Key design decisions:
- Nothing writes directly to Program. All scraped data flows through a candidate queue for human review.
- Content hash diffing. If a page hasn't changed since the last fetch, skip the extraction entirely. Saves LLM costs.
- Gzipped HTML storage. Raw HTML is stored compressed so I can re-extract with a better prompt or model later without re-fetching.
- Per-host rate limiting. Five-second minimum delay between requests to the same host.
- robots.txt compliance. Checked before every fetch, cached for 15 minutes.
- Token tracking. Every extraction records the model name, input tokens, and output tokens for cost analysis.
The pipeline runs on a Vercel Cron job monthly, and the admin panel has a manual scrape button for when I want to trigger it immediately. There's also a re-extract button that re-runs the LLM on stored HTML without re-fetching, which is useful for testing prompt improvements.
Wikipedia-Style Editing
Programs can be edited by anyone without authentication. Anyone can create a program, even with just a name. Anyone can edit any field on any program. Changes go live immediately.

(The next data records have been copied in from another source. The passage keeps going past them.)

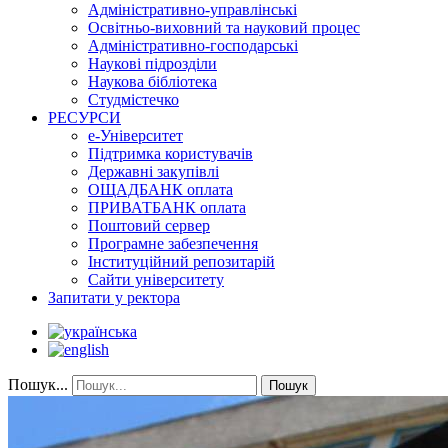
Адміністративно-управлінські
Освітньо-виховний та науковий процес
Адміністративно-господарські
Наукові підрозділи
Наукова бібліотека
Студмістечко
РЕСУРСИ
е-Університет
Підтримка користувачів
Державні закупівлі
ОЩАДБАНК оплата
ПРИВАТБАНК оплата
Поштовий сервер
Програмне забезпечення
Інституційний репозитарій
Сайти університету
Запитати у ректора
Пошук...
Пошук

This is a deliberate "trust first, moderate after" approach. The target community (classical musicians, voice teachers, program administrators) is small, invested, and unlikely to vandalize a directory of summer programs. The safety nets are edit versioning (every edit creates a ProgramRevision with a JSON snapshot of the previous state), a report system for flagging inaccurate data or inappropriate content, and admin oversight.

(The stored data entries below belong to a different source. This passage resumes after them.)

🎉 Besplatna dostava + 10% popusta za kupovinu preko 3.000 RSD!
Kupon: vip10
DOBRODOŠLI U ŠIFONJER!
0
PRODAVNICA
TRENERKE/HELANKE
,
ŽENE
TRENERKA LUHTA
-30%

If this proves naive, approval gates can be added later without changing the data model. But I think it won't. This community polices itself already in Facebook groups and forums. Give them the tools and they'll maintain the data.
The Stack
| Layer | Technology | Notes |
|---|---|---|
| Framework | Next.js 16 | App Router, Server Components |
| Runtime | React 19 | With React Compiler |
| ORM | Prisma 7 | Neon serverless adapter |
| Database | Neon PostgreSQL | Serverless, us-east-1 |
| Styling | Tailwind CSS v4 | New @theme inline syntax |
| Validation | Zod 4 | LLM output + form validation |
| LLM | Claude Haiku 4.5 | Via OpenRouter |
| Deployment | Vercel | With Cron for monthly scraping |
All pages are async server components that query Prisma directly. No HTTP self-fetch from server to server. Client components are used only where interaction is needed: forms, dropdowns, report buttons. This eliminates loading spinners and client-side data fetching waterfalls entirely.
Breaking Out of Teal
I notice a lot of my designs drift toward the same teal and blue palette. This time I wanted to break from that intentionally.
Young Artist Community has five named color palettes defined in CSS custom properties, but I eventually decided on the current Mediterranean palette:
- Curtain Call (plum, gold, rose, sage)
- Score & Quill (ink, burnt orange, slate-blue, olive)

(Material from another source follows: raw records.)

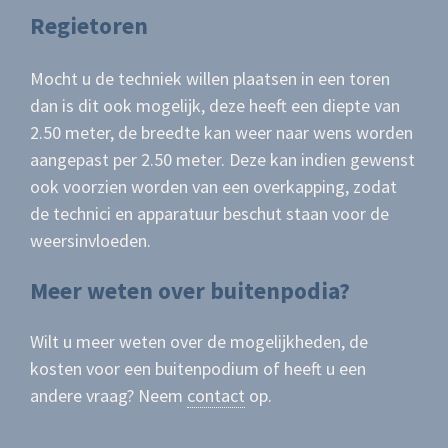
Regietoren
Mocht u de techniek willen plaatsen in een toren
dan is dit ook mogelijk, deze heeft een diepte van
2.50 meter, de breedte kan weer naar wens worden
aangepast per 2.50 meter. Deze kan indien gewenst
ook voorzien worden van een overkapping, zodat
de technici en apparatuur beschut staan voor de
weersinvloeden.
Meer weten over buitenpodia?
Wilt u meer weten over de mogelijkheden, de
kosten voor een buitenpodium of heeft u een
andere vraag? Neem
contact
op.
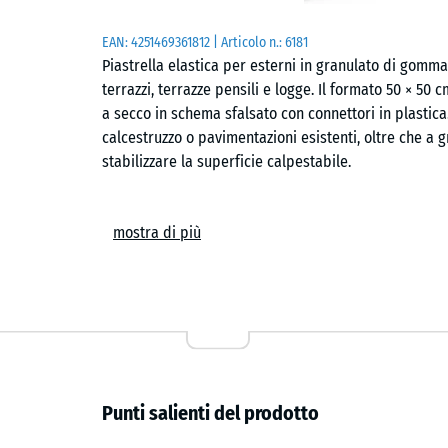
EAN:
4251469361812
| Articolo n.:
6181
Piastrella elastica per esterni in granulato di gomma
terrazzi, terrazze pensili e logge. Il formato 50 × 50
a secco in schema sfalsato con connettori in plastica
calcestruzzo o pavimentazioni esistenti, oltre che a g
stabilizzare la superficie calpestabile.
Composizione e superficie
mostra di più
La piastrella è prodotta con granulato di gomma ELT 
poliuretano. Nelle versioni colorate si utilizza un le
una superficie leggermente elastica con effetto amm
utilizzo frequente.
Drenaggio
Punti salienti del prodotto
L’acqua piovana attraversa la superficie grazie alla po
drenaggio integrati favoriscono il deflusso seguendo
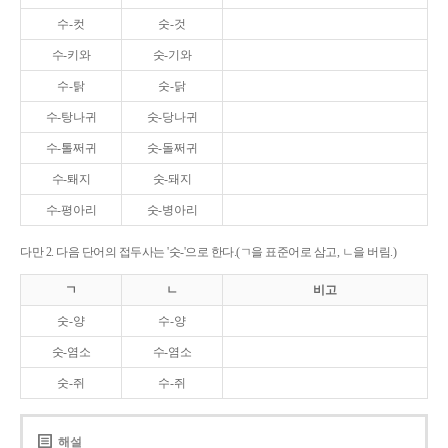
수-컷
숫-것
수-키와
숫-기와
수-탉
숫-닭
수-탕나귀
숫-당나귀
수-톨쩌귀
숫-돌쩌귀
수-퇘지
숫-돼지
수-평아리
숫-병아리
다만 2. 다음 단어의 접두사는 '숫-'으로 한다.(ㄱ을 표준어로 삼고, ㄴ을 버림.)
ㄱ
ㄴ
비고
숫-양
수-양
숫-염소
수-염소
숫-쥐
수-쥐
해설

- Steinway (rich black, brass, walnut, forest)
- Mediterranean (terracotta, saffron, lavender, olive) — currently active
- Philharmonic (teal (I couldn't resist and almost chose it), coral, ochre, emerald)
Each palette fills four color roles (brand, accent, tag, success) through CSS custom properties. Switching palettes is a one-block CSS change. The Tailwind classes reference the tokens (bg-brand-500, text-accent-500), so every component follows whichever palette is active without touching a single class name.
It was fun to cycle among them and refine my eye for color pairings. Outside of the teal and blue, nice light mode palettes seem to evade me more than dark mode ones, so I intentionally made myself work with that constraint.
I'm especially happy with the logo: a resonating tuning fork, implemented as inline SVG using the palette tokens so it shifts with whatever theme is active. It felt right for a music platform. Not a treble clef (overdone), not a music note (too generic). A stylized tuning fork as a Y to match the first letter of the site (perfect).

What's There and What's Not
What's deployed:
- 11 verified programs with sourced, accurate data
- Full program directory with filtering, sorting, and cursor pagination
- Program detail pages with review submission, audition info, and reporting
- Public program creation and editing with revision history
- An admin panel for import management, data editing, and report review
- 27 import sources across the 11 programs (multiple per program)
- Slug-based URLs (
/programs/aspen-music-festival-and-school) - Mailing list signup
What's not built yet: user accounts, email notifications, program comparison, season-based data (programs repeat annually with different dates and fees), and full-text search. The edit history is stored but not yet browsable in the UI.
These are all real gaps. But the foundation is solid, the data model supports all of them, and none require rethinking the architecture.
Full Circle
I've been thinking about building this for years. Literally. My old notes have market research on YAP Tracker, Audition Oracle, the YAC Tracker Facebook group, and CSMusic. Competitive analysis, traffic numbers, monetization ideas. The last line of those notes: "The core idea still seems solid. I want this to exist, and I think I should be the one to build it."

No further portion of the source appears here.